Размер шрифта
-
+

Чрез лихолетие эпохи… Письма 1922–1936 годов - стр. 107

Requiem мне <над строкой: подп<исанный> тв<оим> им<енем>>.

Обо мне, Борис, когда помру, напиши не Реквием, а гимн <вариант: оду> на рождение.

Младенца милого небесное явленье
Приветствует мой запоздалый стих…

Requiem – покойся. Я от покоя устала, от насильного сна.

Очень хорошо – с грудными городами на груди.

* * *

Стихов мне не пиши. То, что можно бы – не посмеешь (мою единственность!), личное – у нас с тобой захват больше. Пиши большие вещи, Шмидта, Реквием, пиши себя, так ты больше со мной <над строкой: – всё равно говоришь – мне>.

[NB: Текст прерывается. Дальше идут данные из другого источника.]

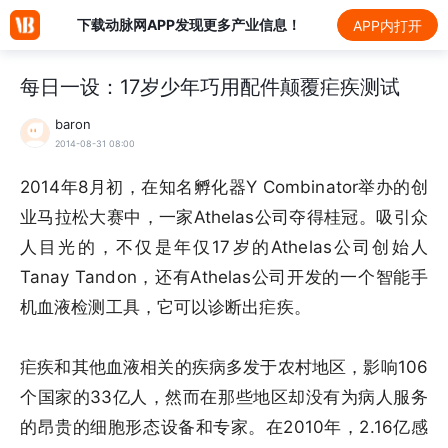
下载动脉网APP发现更多产业信息！
APP内打开
每日一设：17岁少年巧用配件颠覆疟疾测试
baron
2014-08-31 08:00
2014年8月初，在知名孵化器Y Combinator举办的创
业马拉松大赛中，一家Athelas公司夺得桂冠。吸引众
人目光的，不仅是年仅17岁的Athelas公司创始人
Tanay Tandon，还有Athelas公司开发的一个智能手
机血液检测工具，它可以诊断出疟疾。
疟疾和其他血液相关的疾病多发于农村地区，影响106
个国家的33亿人，然而在那些地区却没有为病人服务
的昂贵的细胞形态设备和专家。在2010年，2.16亿感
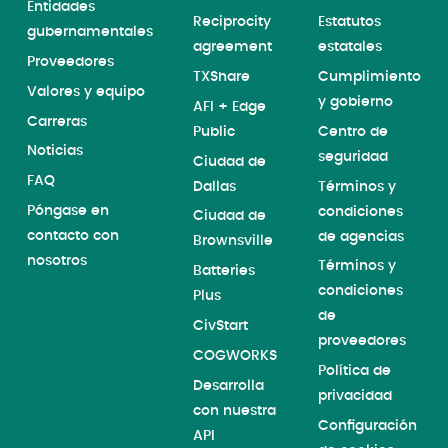
Entidades
Reciprocity
Estatutos
gubernamentales
agreement
estatales
Proveedores
TXShare
Cumplimiento
Valores y equipo
y gobierno
AFI + Edge
Carreras
Public
Centro de
Noticias
seguridad
Ciudad de
FAQ
Dallas
Términos y
Póngase en
condiciones
Ciudad de
contacto con
de agencias
Brownsville
nosotros
Términos y
Batteries
condiciones
Plus
de
CivStart
proveedores
COGWORKS
Política de
Desarrolla
privacidad
con nuestra
Configuración
API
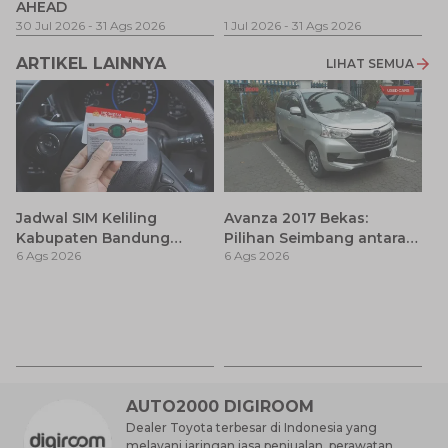
AHEAD
Pe
1 
30 Jul 2026
-
31 Ags 2026
1 Jul 2026
-
31 Ags 2026
ARTIKEL LAINNYA
LIHAT SEMUA
Jadwal SIM Keliling
Avanza 2017 Bekas:
Kabupaten Bandung
Pilihan Seimbang antara
6 Ags 2026
6 Ags 2026
Terbaru 2026 dan
Harga dan Fitur Modern
Lokasinya
T
Be
6 
M
AUTO2000 DIGIROOM
Dealer Toyota terbesar di Indonesia yang
melayani jaringan jasa penjualan, perawatan,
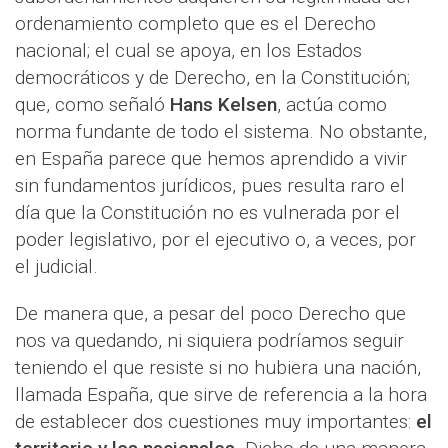
ordenamiento completo que es el Derecho
nacional; el cual se apoya, en los Estados
democráticos y de Derecho, en la Constitución;
que, como señaló
Hans Kelsen
, actúa como
norma fundante de todo el sistema. No obstante,
en España parece que hemos aprendido a vivir
sin fundamentos jurídicos, pues resulta raro el
día que la Constitución no es vulnerada por el
poder legislativo, por el ejecutivo o, a veces, por
el judicial.
De manera que, a pesar del poco Derecho que
nos va quedando, ni siquiera podríamos seguir
teniendo el que resiste si no hubiera una nación,
llamada España, que sirve de referencia a la hora
de establecer dos cuestiones muy importantes:
el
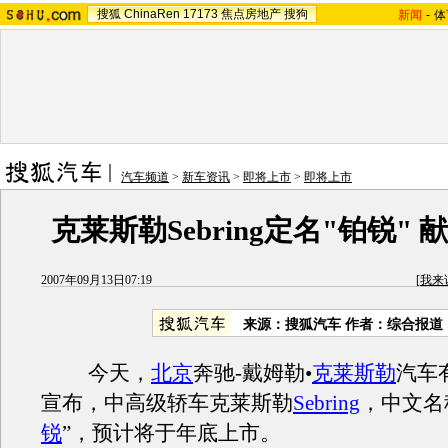
搜狐
ChinaRen
17173
焦点房地产
搜狗
新闻
-
体
汽车频道
>
新车资讯
>
即将上市
>
即将上市
克莱斯勒Sebring定名"铂锐" 
2007年09月13日07:19
[
我来
来源：搜狐汽车 作者：综合报道
今天，
北京
奔驰-戴姆勒•
克莱斯勒
汽车
宣布，中高级轿车克莱斯勒
Sebring
，中文名
锐
”，预计将于年底上市。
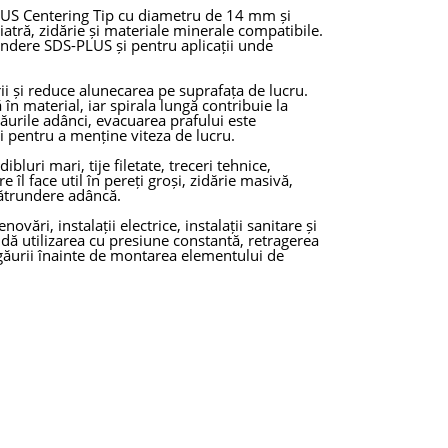
US Centering Tip cu diametru de 14 mm și
iatră, zidărie și materiale minerale compatibile.
indere SDS-PLUS și pentru aplicații unde
rii și reduce alunecarea pe suprafața de lucru.
 în material, iar spirala lungă contribuie la
găurile adânci, evacuarea prafului este
 pentru a menține viteza de lucru.
luri mari, tije filetate, treceri tehnice,
îl face util în pereți groși, zidărie masivă,
pătrundere adâncă.
vări, instalații electrice, instalații sanitare și
dă utilizarea cu presiune constantă, retragerea
 găurii înainte de montarea elementului de
p
 Makita NL; unele surse comerciale indică 460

За стих спасибо. Если расшифр<овать> – хорош особенно конец.

* * *

Наша основная разница. Ты очень добр. Я – нет. – Я пламень и камень. Сушь – вот моя основа, всегда, в любви и вражде.

* * *

Ты хочешь ввести в последнем письме элем<ент> благоразумия (большие паузы между словами, чтобы утишить дыхание). Ты в нем как главный уговаривающий.

* * *

Отметить:

Еще одна разница между нами: у тебя есть объективный (для всех) словарь, у меня его нет.

* * *

Третья строка предпоследнего 4-стишия – зря. Мишурный – интеллигентское слово, ставшее ирреальностью <вариант: только переносным>. Кроме того, гуща и мишурный – вразрез. Не надо. Замени.

* * *

Да! Еще. Стихи мне оставь для разлуки. Сейчас встреча. (Все стихи о разлуке!) Встреча в здесь – разлука, п.ч. здесь мы разъединены, не сегодня, а всегда, «навсегда». Сейчас – полно и цельно, встреча на всех парах и на всех парусах.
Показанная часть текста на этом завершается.